Watching from his pew, Charles could not refrain from staring enviously at his friend Henry Ford, as he stood with his young son at his side. How had he, Charles, offended God so much so as not to be allowed a son of his own? He felt his ancestors looking down at him with contempt. Without an heir, the fortune they had amassed had no meaning. Violet was so frail, he dared not let her risk another pregnancy; she had barely survived the trauma of this delivery. Much as he longed for a son, he couldn’t face life without Violet. His love for her was the only thing on earth that exceeded his obsession for an heir.
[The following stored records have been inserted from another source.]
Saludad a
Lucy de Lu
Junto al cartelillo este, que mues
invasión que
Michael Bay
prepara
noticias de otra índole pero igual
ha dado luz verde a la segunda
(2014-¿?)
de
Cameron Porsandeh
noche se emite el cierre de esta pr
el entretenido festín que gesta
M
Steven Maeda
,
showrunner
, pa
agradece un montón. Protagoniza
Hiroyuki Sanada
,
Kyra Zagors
Over the next few years, as Lily turned from infant to toddler to schoolgirl, she seldom saw her parents. She was enchanted by their elegance and glamour, but whenever she reached out to embrace them, they quickly withdrew, becoming remote, cold figures who never seemed to notice her existence. They spent their winters in the house on Fifth Avenue and traveled extensively through the continent while Lily was left on Long Island in the care of nursemaids and governesses, almost forgotten. In time she gave up her efforts to reach out to her parents, knowing from a very early age that any such attempts would be spurned. In spite of the incredible luxury of her Long Island home, she grew up with an overwhelming sense of deprivation.